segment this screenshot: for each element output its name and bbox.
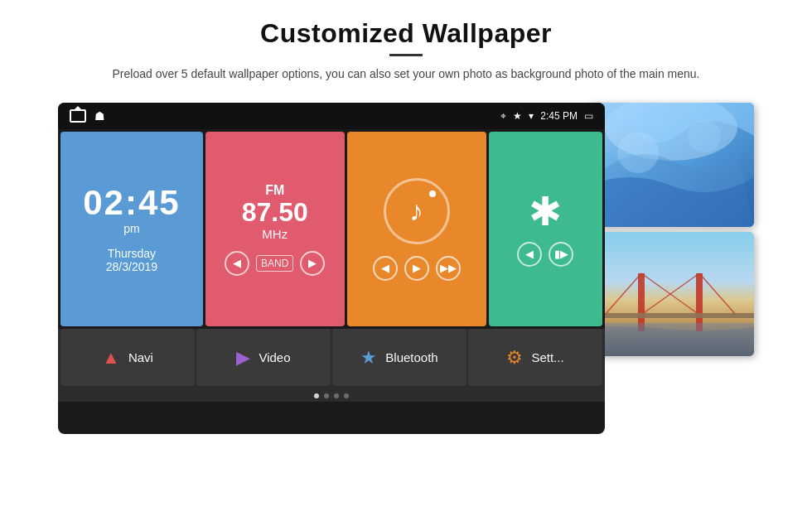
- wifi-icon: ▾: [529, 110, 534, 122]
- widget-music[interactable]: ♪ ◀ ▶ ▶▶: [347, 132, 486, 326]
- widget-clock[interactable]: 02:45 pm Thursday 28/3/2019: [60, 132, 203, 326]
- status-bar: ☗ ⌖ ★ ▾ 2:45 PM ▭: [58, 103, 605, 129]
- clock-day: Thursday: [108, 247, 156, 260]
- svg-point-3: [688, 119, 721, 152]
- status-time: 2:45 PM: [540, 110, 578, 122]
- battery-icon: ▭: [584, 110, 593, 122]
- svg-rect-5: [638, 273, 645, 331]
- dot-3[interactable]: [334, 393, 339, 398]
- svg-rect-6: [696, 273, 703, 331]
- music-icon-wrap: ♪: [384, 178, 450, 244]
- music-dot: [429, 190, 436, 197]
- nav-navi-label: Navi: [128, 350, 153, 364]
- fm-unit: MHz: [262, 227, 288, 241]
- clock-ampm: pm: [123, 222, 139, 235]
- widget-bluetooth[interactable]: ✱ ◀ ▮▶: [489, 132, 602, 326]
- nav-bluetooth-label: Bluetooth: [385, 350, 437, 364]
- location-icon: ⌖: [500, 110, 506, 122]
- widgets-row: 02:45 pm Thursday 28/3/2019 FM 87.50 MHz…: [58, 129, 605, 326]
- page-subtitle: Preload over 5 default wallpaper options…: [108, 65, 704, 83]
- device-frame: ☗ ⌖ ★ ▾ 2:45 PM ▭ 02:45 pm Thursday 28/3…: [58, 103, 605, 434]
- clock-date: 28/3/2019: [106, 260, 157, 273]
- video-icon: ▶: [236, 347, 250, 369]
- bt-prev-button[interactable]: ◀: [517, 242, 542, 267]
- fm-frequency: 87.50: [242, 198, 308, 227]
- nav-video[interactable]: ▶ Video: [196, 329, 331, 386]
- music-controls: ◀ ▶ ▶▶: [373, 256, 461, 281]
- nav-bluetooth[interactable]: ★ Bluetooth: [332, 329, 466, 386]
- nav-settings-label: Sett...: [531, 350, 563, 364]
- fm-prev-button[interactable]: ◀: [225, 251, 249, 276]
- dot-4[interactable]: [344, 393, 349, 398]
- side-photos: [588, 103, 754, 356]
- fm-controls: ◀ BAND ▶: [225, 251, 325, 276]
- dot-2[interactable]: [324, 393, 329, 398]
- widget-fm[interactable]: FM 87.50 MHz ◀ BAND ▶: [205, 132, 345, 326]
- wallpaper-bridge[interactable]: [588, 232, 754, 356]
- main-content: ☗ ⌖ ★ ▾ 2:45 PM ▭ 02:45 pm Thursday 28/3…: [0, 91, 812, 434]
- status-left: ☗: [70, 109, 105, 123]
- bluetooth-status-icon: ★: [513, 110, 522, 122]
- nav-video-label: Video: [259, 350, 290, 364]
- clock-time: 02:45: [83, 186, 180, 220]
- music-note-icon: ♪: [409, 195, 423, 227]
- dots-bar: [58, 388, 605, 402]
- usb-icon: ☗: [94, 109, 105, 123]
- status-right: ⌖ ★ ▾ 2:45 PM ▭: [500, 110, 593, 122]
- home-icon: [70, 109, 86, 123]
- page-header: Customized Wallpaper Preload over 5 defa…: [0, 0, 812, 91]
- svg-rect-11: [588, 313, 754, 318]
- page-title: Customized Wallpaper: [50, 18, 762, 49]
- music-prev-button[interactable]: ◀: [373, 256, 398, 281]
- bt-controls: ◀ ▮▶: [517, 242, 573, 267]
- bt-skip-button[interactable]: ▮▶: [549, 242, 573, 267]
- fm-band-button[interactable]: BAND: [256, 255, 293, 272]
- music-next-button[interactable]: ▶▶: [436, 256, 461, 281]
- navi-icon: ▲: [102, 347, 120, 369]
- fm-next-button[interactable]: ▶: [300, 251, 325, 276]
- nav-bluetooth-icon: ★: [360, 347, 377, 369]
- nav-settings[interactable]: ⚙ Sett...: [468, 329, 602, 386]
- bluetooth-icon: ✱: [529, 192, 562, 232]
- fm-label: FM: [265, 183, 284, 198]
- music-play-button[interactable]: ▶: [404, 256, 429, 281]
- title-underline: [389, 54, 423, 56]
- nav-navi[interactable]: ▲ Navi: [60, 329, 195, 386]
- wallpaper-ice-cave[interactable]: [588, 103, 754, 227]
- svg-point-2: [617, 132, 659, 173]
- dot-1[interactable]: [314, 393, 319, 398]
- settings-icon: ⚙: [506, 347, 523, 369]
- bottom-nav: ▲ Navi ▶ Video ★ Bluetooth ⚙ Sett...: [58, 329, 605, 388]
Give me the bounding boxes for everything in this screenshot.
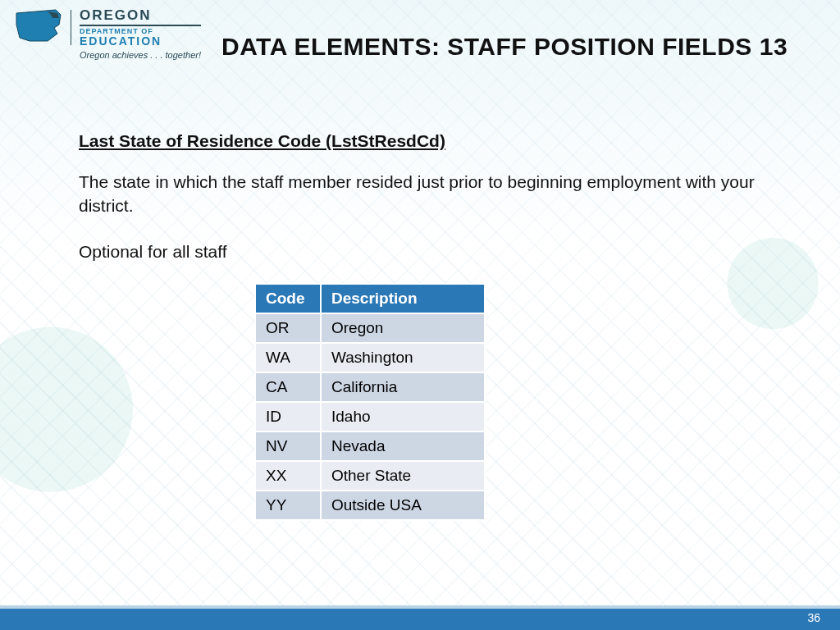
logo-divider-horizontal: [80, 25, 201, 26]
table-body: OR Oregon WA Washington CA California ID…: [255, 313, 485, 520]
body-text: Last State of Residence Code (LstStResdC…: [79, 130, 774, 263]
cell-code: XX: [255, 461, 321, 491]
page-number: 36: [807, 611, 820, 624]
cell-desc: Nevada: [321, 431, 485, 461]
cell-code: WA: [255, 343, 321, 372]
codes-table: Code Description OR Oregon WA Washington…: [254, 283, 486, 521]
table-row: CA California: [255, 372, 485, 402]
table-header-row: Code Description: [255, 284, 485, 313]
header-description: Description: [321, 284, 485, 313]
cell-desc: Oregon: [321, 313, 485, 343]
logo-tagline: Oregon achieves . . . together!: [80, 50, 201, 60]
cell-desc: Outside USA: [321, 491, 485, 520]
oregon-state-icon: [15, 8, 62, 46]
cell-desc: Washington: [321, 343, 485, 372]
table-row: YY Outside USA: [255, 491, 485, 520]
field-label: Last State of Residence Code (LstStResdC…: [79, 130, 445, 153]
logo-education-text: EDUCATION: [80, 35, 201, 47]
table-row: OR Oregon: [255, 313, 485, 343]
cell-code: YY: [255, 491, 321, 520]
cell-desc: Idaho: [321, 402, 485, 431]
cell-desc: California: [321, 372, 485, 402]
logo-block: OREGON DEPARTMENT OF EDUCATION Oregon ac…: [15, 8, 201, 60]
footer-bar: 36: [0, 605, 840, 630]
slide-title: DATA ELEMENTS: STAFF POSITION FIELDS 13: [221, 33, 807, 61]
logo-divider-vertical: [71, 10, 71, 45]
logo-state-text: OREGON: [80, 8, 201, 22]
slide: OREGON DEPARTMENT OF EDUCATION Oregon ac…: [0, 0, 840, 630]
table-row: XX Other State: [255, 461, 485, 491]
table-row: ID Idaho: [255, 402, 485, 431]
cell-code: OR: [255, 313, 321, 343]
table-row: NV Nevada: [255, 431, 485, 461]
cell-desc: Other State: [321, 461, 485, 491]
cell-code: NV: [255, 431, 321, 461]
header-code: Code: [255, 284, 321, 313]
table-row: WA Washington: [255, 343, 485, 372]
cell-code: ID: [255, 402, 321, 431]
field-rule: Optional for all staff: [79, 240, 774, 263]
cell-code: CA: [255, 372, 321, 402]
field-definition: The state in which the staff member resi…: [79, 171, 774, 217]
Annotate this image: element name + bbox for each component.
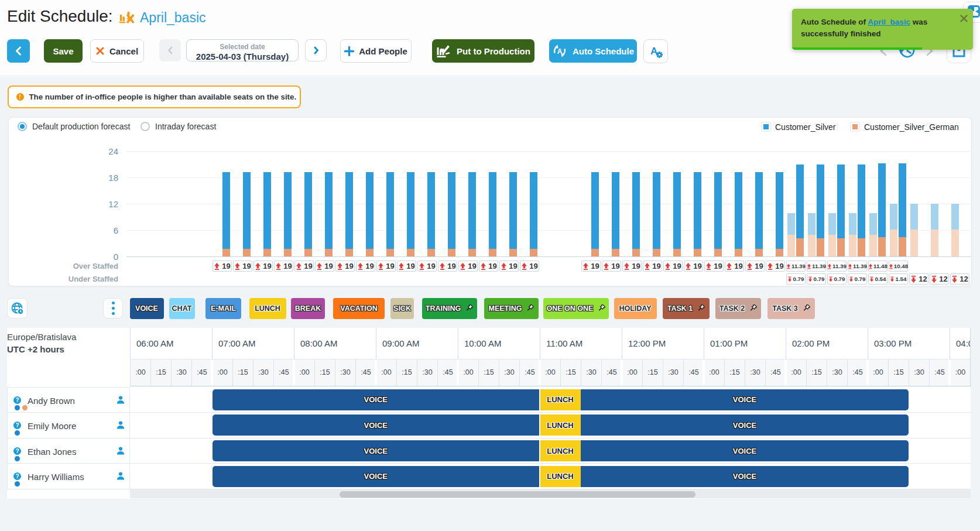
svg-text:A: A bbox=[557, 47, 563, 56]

Exercise details — Scan the material above for "Washington". Copy every line where it appears.

Output for this task —
table-body: OR Oregon WA Washington CA California ID…: [255, 313, 485, 520]
codes-table: Code Description OR Oregon WA Washington…: [254, 283, 486, 521]
cell-desc: Washington: [321, 343, 485, 372]
table-row: WA Washington: [255, 343, 485, 372]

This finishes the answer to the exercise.